Medium and supersoft for Montreal, prototype tyres in practice
Milan, June 3, 2013 – The Gilles Villeneuve circuit in Montreal is an interesting circuit with a mixture of long, fast straights and slow corners. Pirelli will bring the P Zero White medium and P Zero Red supersoft tyres to Montreal: both tyres with a low working range, which makes them perfectly matched to the likely weather conditions at the semi-permanent Canadian track. Temperatures are usually quite cool and there have been a number of wet races in the past, which means that the Cinturato Green intermediates and Cinturato Blue wet tyres might also make an appearance. In addition, Pirelli will also bring two sets per car of a prototype medium tyre, which features a revised rear construction that is likely to be used for the rest of the season, for use on Friday only.
Jean Alesi: “Canada will always be an incredibly special place for me, because of course it’s where I won the race in 1995, driving for Ferrari, with the number of Gilles Villeneuve: number 27. It’s hard to describe the emotion, but it was just an amazing feeling of joy and an incredible atmosphere, with the crowd running onto the track afterwards… Canada is always a place where the fans are absolutely fantastic; it’s a great feeling to go to a country where Formula One is embraced so enthusiastically.
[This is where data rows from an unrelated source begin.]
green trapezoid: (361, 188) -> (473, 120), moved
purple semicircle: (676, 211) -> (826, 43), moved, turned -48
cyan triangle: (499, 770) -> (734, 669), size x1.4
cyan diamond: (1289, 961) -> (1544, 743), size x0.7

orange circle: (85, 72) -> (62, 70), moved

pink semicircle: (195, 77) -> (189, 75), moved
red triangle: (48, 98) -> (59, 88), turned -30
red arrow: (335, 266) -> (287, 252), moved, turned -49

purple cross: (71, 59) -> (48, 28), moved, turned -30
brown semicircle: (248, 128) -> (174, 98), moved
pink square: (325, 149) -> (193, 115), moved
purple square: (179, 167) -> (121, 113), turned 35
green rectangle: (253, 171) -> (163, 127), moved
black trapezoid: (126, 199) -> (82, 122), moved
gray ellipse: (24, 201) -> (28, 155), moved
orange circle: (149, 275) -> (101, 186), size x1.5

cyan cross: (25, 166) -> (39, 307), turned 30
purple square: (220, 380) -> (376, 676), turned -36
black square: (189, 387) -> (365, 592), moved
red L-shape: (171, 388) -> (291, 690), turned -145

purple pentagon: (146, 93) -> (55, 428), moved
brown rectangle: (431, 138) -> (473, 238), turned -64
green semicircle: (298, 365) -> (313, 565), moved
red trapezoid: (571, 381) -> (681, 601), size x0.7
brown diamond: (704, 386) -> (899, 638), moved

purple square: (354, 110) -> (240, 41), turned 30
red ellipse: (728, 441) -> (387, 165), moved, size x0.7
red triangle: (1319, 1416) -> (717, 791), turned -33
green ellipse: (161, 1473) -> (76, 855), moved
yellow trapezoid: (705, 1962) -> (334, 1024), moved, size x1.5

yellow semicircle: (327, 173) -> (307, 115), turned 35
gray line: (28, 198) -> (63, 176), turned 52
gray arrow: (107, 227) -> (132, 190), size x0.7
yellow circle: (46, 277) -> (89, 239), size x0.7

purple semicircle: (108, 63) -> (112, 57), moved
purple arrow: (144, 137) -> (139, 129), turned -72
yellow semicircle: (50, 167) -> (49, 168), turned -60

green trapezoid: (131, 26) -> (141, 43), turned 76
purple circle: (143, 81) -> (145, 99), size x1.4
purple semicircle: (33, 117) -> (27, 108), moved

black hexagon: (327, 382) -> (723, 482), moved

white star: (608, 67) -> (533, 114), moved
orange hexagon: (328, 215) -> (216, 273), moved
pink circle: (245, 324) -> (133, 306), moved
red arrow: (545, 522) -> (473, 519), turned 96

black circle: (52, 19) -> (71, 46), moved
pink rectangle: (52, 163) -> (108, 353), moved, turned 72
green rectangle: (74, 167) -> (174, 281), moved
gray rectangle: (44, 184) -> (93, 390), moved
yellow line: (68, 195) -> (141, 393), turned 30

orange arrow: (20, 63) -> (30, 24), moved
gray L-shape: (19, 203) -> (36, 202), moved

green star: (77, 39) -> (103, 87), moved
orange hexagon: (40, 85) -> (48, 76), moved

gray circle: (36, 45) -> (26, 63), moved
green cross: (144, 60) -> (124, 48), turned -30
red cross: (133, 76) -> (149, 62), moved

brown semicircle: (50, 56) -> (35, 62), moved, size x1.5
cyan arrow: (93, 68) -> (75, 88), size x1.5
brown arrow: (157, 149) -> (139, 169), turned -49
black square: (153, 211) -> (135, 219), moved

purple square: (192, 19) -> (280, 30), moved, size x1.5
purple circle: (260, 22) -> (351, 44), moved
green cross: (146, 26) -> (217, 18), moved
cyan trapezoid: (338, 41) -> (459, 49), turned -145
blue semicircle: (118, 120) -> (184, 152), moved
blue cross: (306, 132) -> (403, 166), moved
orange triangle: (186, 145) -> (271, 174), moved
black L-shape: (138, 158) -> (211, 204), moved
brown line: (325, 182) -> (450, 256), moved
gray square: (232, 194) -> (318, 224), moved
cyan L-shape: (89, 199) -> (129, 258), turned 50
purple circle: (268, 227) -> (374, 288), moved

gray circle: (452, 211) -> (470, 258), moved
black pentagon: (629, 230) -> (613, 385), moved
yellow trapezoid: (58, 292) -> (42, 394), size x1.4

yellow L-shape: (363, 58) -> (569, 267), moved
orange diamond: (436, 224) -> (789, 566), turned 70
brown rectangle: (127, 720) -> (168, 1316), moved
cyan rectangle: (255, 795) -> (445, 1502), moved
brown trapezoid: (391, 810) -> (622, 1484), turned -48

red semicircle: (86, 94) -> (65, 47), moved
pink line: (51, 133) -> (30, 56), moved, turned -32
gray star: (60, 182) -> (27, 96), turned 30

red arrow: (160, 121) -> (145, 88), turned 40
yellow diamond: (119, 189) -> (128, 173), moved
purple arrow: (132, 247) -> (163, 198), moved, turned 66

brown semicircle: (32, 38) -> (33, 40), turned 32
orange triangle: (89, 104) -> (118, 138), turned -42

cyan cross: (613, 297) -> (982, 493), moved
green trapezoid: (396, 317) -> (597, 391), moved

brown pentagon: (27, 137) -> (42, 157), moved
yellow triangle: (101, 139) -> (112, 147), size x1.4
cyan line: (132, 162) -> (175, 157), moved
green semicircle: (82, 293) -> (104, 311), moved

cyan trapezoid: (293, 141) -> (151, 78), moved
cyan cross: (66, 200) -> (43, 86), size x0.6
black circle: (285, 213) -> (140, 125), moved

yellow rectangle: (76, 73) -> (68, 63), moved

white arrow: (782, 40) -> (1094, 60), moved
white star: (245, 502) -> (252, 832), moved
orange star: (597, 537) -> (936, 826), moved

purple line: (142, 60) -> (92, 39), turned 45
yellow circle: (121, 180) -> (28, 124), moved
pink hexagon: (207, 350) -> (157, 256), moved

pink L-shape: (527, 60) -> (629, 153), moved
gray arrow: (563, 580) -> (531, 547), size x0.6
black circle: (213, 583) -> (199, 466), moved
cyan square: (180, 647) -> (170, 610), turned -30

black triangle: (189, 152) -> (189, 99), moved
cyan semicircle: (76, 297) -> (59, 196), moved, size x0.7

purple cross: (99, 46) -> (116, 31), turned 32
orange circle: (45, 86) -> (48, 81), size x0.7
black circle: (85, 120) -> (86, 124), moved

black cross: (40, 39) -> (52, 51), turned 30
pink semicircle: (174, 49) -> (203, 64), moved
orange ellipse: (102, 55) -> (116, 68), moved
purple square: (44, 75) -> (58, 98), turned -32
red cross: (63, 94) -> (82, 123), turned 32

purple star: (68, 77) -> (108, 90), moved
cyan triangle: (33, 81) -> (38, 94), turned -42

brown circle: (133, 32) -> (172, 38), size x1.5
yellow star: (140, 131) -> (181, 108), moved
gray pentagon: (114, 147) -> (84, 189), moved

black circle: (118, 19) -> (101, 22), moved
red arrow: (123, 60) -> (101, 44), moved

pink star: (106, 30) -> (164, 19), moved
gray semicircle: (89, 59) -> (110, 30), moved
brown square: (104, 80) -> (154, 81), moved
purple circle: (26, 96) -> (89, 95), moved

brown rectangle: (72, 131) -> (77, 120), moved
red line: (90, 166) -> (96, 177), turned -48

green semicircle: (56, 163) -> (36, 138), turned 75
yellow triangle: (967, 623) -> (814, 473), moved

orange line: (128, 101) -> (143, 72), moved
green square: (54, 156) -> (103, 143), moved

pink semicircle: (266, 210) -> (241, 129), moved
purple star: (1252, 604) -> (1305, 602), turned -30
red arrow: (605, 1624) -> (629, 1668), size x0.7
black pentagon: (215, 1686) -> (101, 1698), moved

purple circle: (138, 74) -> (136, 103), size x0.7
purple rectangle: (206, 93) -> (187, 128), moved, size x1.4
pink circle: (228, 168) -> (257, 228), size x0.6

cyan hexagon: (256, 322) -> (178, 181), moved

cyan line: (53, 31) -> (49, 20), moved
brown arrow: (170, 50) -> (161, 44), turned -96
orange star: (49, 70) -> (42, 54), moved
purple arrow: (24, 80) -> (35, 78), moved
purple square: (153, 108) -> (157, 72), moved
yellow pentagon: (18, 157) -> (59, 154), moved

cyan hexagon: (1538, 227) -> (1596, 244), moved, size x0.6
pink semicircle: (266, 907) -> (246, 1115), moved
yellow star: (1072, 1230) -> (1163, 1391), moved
For a driver it is a really big challenge too: as so many of the grandstands are close to the track and the walls are very close as well, so it feels a bit like Monaco in some ways. But of course it’s a lot faster than Monaco and this is why it is challenging for the tyres as well. The main characteristic is acceleration and braking: you cover a really wide range of speeds from flat-out on the straight to very slow corners. It’s important to manage the tyres properly and have a good strategy to cope with these demands. I think we’re in for a fantastic race, this is a grand prix I always really look forward to.”
The circuit from a tyre point of view:
Along with Singapore, Korea and Monaco, Canada has a very high safety car probability. This is one of the reasons why a flexible strategy often pays dividends there. A safety car can change the complexion of a race entirely – and while this wasn’t the case in Monaco two weeks ago, in Canada there are many more opportunities for overtaking.
The race winner last year (Lewis Hamilton) stopped twice, while the second and third placed finishers stopped only once. The strategies all the way down the top 10 were half and half: five out of the top 10 stopped twice and the other five stopped once. Last year was a different tyre nomination though: soft and supersoft.
With a semi-permanent track that is not used extensively during the year, there’s a risk of graining. This occurs when a cold tyre that is not up to temperature slides excessively against the track surface instead of finding grip, and causing an unusual pattern of wear. This phenomenon is mostly seen at the start of the weekend when the track is at its most slippery, without any rubber laid down.